Se, na vida, não esperássemos tanto
Dos outros, de nós mesmos, do mundo,
Não haveria, talvez, medo ou espanto
Das impressões que nos atingem no fundo...
Pois se conseguíssemos sempre ir, cedo ou tarde,
Além dos ideais da vida e da mente,
Talvez o passado, o futuro, a vaidade
Desaparecessem bem aqui no presente!
Mas criamos tantas expectativas e idealizações
De nós mesmos, dos outros, do mundo,
Que tende a ser um labirinto profundo
Essa armadilha de comprar ilusões,
Em relógios caros de algum ponteiro fecundo...
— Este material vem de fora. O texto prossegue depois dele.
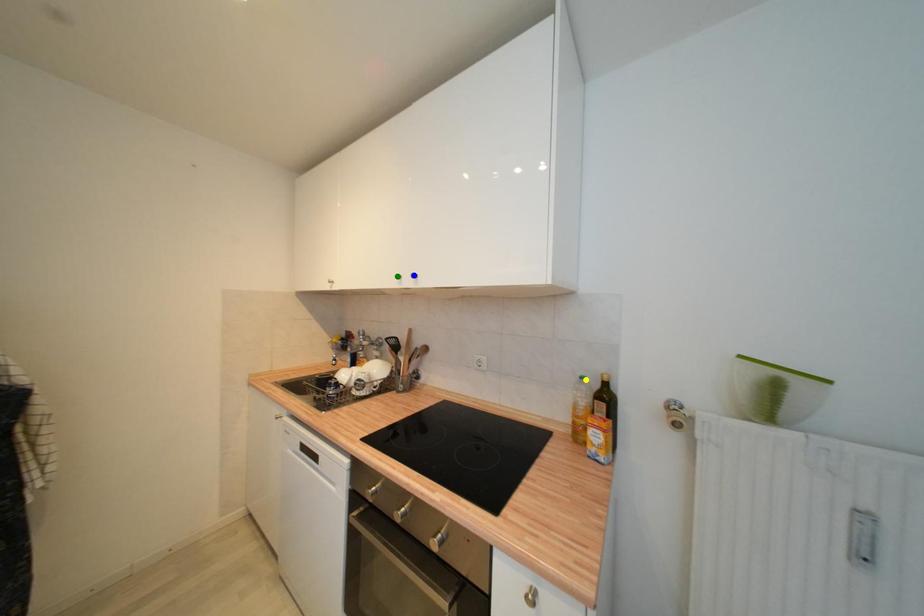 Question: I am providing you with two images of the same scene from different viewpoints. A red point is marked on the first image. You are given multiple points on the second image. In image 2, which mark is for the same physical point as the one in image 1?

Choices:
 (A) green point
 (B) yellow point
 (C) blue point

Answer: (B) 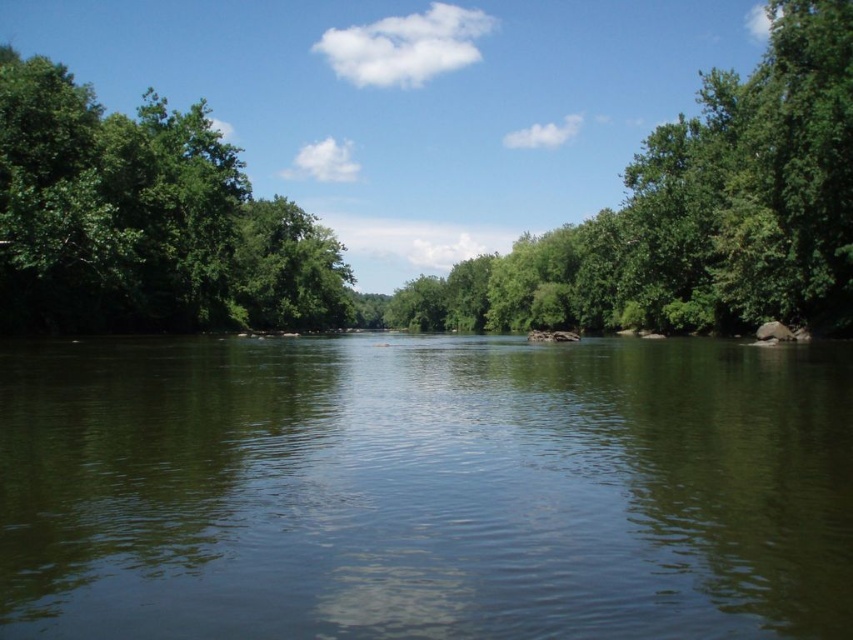 Question: Which point is closer to the camera taking this photo?

Choices:
 (A) (531, 572)
 (B) (32, 172)

Answer: (A)

Question: Can you confirm if green leafy tree at center is positioned above green leafy tree at left?

Choices:
 (A) yes
 (B) no

Answer: (B)

Question: Considering the real-world distances, which object is farthest from the green leafy tree at left?

Choices:
 (A) green leafy tree at center
 (B) green smooth water at center

Answer: (A)

Question: Does green smooth water at center appear under green leafy tree at left?

Choices:
 (A) yes
 (B) no

Answer: (A)

Question: In this image, where is green smooth water at center located relative to green leafy tree at center?

Choices:
 (A) right
 (B) left

Answer: (B)

Question: Which object is positioned closest to the green leafy tree at left?

Choices:
 (A) green leafy tree at center
 (B) green smooth water at center

Answer: (B) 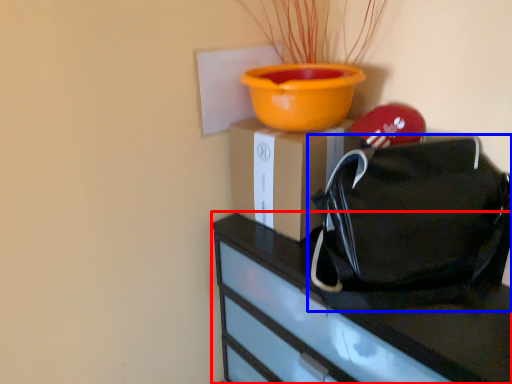 Question: Which object is further to the camera taking this photo, furniture (highlighted by a red box) or handbag (highlighted by a blue box)?

Choices:
 (A) furniture
 (B) handbag

Answer: (B) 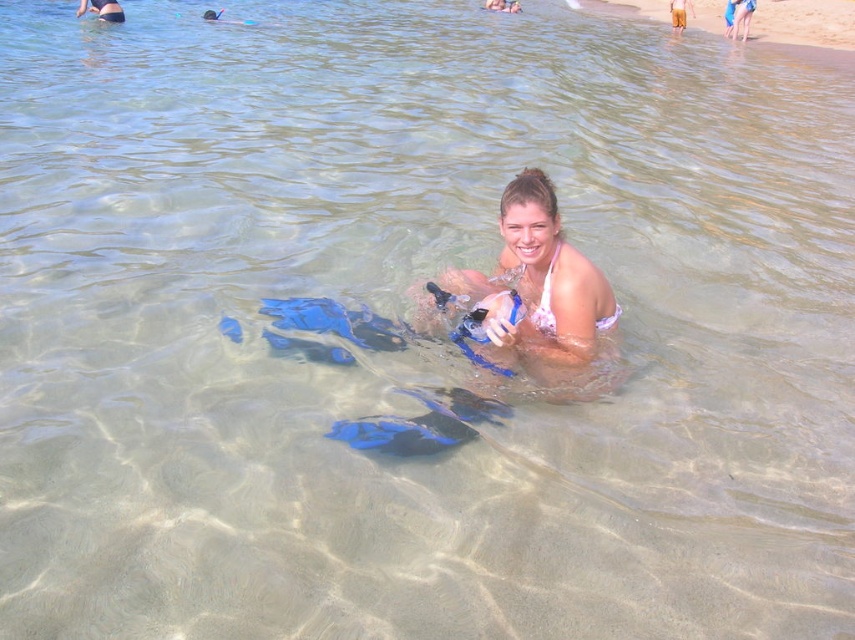 Is white bikini at center closer to camera compared to pink fabric bikini at upper center?

Yes, white bikini at center is in front of pink fabric bikini at upper center.

Is point (472, 296) positioned before point (121, 20)?

Yes, it is in front of point (121, 20).

The width and height of the screenshot is (855, 640). In order to click on white bikini at center in this screenshot , I will do `click(540, 294)`. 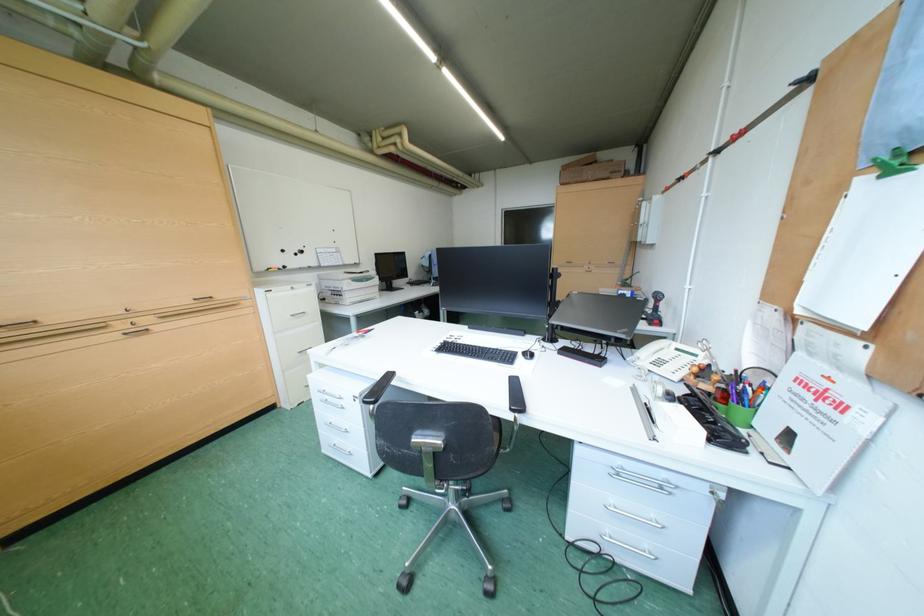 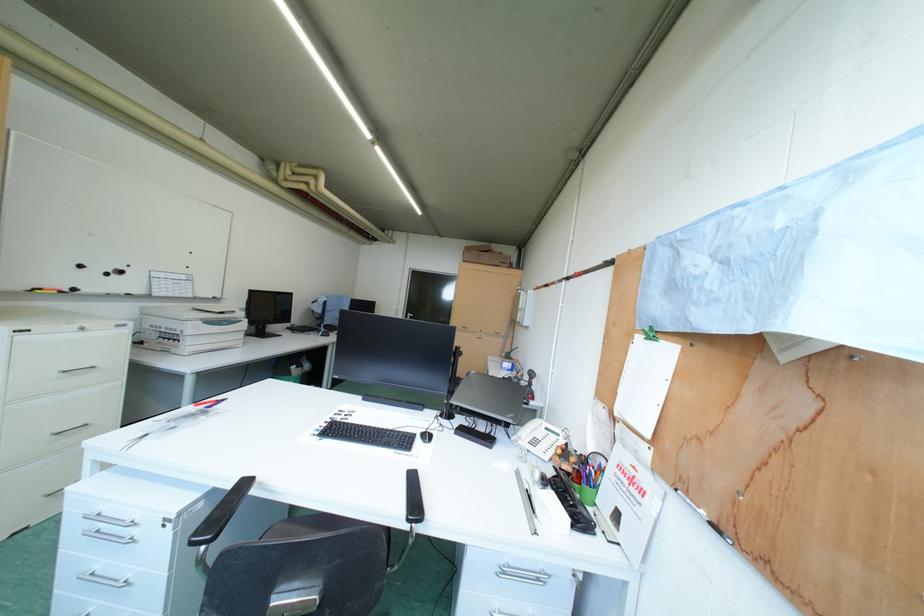 Question: The images are taken continuously from a first-person perspective. In which direction is your viewpoint rotating?

Choices:
 (A) Left
 (B) Right
 (C) Up
 (D) Down

Answer: (B) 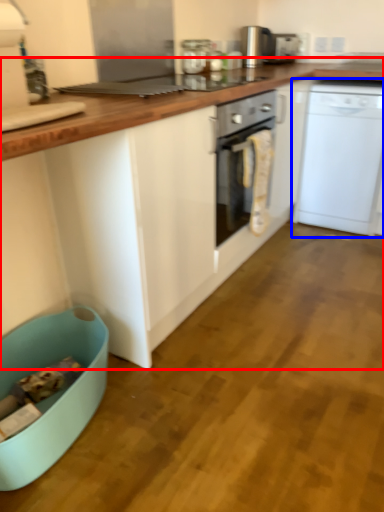 Question: Which point is further to the camera, cabinetry (highlighted by a red box) or home appliance (highlighted by a blue box)?

Choices:
 (A) cabinetry
 (B) home appliance

Answer: (B) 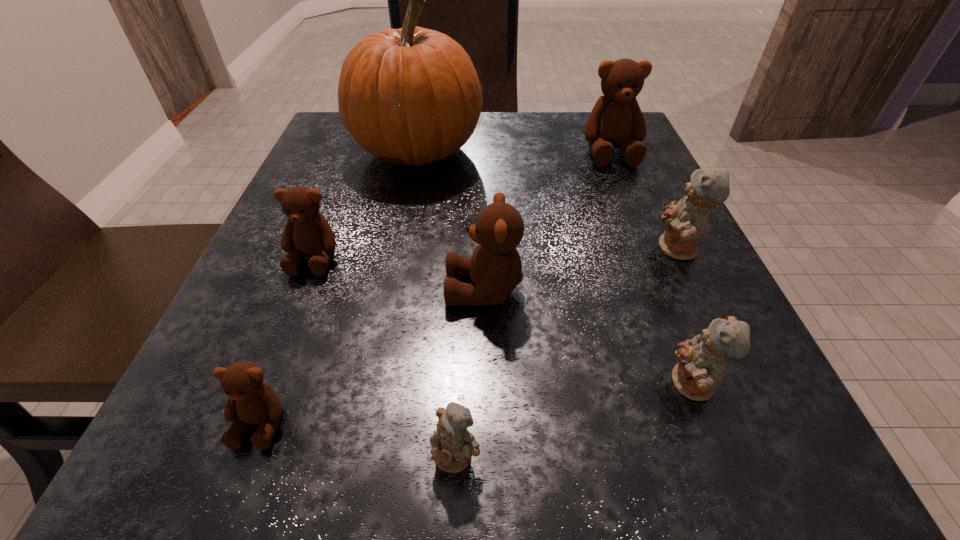 At what (x,y) coordinates should I click in order to perform the action: click on the leftmost blue teddy bear. Please return your answer as a coordinate pair (x, y). Looking at the image, I should click on tap(452, 444).

You are a GUI agent. You are given a task and a screenshot of the screen. Output one action in this format:
    pyautogui.click(x=<x>, y=<y>)
    Task: Click on the smallest blue teddy bear
    
    Given the screenshot: What is the action you would take?
    pyautogui.click(x=452, y=444)

Identify the location of the smallest brown teddy bear. The width and height of the screenshot is (960, 540). pos(251,401).

Find the location of a particular element. vacant area situated 0.180m on the stem of the orange pumpkin is located at coordinates (567, 151).

Image resolution: width=960 pixels, height=540 pixels. I want to click on vacant area situated 0.210m on the face of the biggest brown teddy bear, so click(645, 236).

Where is `vacant area situated 0.230m on the front-facing side of the farthest blue teddy bear`? vacant area situated 0.230m on the front-facing side of the farthest blue teddy bear is located at coordinates (516, 250).

Where is `vacant position located on the front-facing side of the farthest blue teddy bear`? vacant position located on the front-facing side of the farthest blue teddy bear is located at coordinates (528, 250).

Where is `vacant space located on the front-facing side of the farthest blue teddy bear`? vacant space located on the front-facing side of the farthest blue teddy bear is located at coordinates (496, 250).

I want to click on blank space located 0.050m on the face of the third smallest brown teddy bear, so click(x=412, y=290).

Where is `free space located 0.230m on the face of the third smallest brown teddy bear`? free space located 0.230m on the face of the third smallest brown teddy bear is located at coordinates (290, 290). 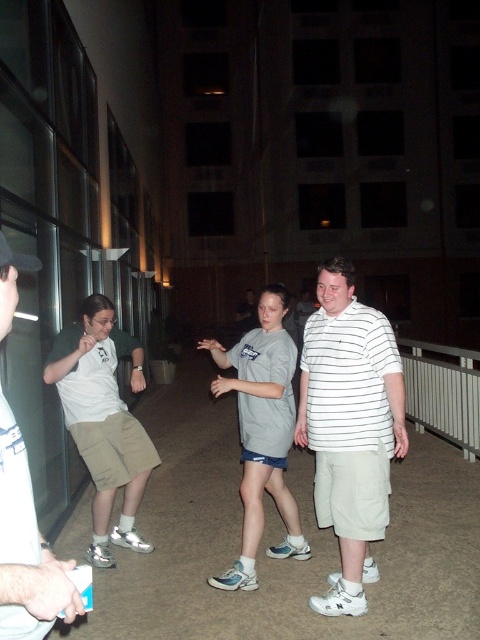 From the picture: Can you confirm if matte khaki shorts at left is taller than light brown shorts at left?

Yes.

Who is more distant from viewer, (110, 394) or (26, 630)?

The point (110, 394) is behind.

You are a GUI agent. You are given a task and a screenshot of the screen. Output one action in this format:
    pyautogui.click(x=<x>, y=<y>)
    Task: Click on the matte khaki shorts at left
    
    Given the screenshot: What is the action you would take?
    pyautogui.click(x=104, y=420)

Which is behind, point (6, 637) or point (8, 253)?

The point (8, 253) is behind.

Find the location of `light brown shorts at left`. light brown shorts at left is located at coordinates point(26,548).

Based on the photo, does white striped shirt at center have a smaller size compared to matte khaki shorts at left?

Correct, white striped shirt at center occupies less space than matte khaki shorts at left.

Who is positioned more to the left, white striped shirt at center or matte khaki shorts at left?

matte khaki shorts at left

Find the location of `white striped shirt at center`. white striped shirt at center is located at coordinates [349, 428]. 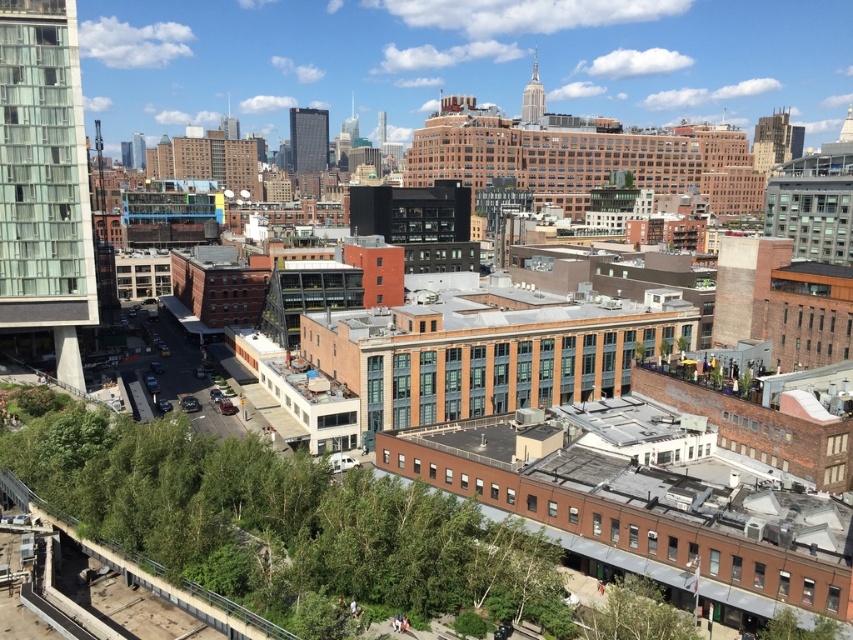 Looking at this image, you are a city planner reviewing this area. You need to determine if the green leafy tree at lower center obstructs the view of the matte glass skyscraper at upper center from the park pathway. Based on the image, what can you conclude?

The green leafy tree at lower center is in front of the matte glass skyscraper at upper center, so it does obstruct the view of the matte glass skyscraper at upper center from the park pathway.

In the scene shown: You are a city planner evaluating the urban layout. Considering the green leafy tree at lower center and the matte glass skyscraper at upper center, which object appears larger in the scene?

The matte glass skyscraper at upper center appears larger than the green leafy tree at lower center.

You are standing at the pedestrian bridge in the foreground of the urban landscape. You see two points marked in the image. Which point, point (21, 140) or point (538, 99), is closer to you?

Point (21, 140) is closer to you because it is closer to the camera than point (538, 99).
E, assim, não teríamos essa estranha saudade
Do que poderíamos ter sido, e não fomos,
Nessa ilusão que faz do tempo um alarde,
A sensação de que faltaria "algo" ao que somos,
Como pintores de nós mesmos, além do dia e da tarde?
Mas, na relativa verdade, talvez não falte mais nada,
Se, na mente, o tempo tem essa dupla face,
Entre passado e futuro, a vida é sonhada,
No presente, a vida não requer disfarce,
Ela escorre, múltipla, ao limiar da estrada,
Na incerteza, apenas, com ou sem impasse,
Quando a alma canta e o coração nos brada,
Na dimensão humana que o mistério abrace.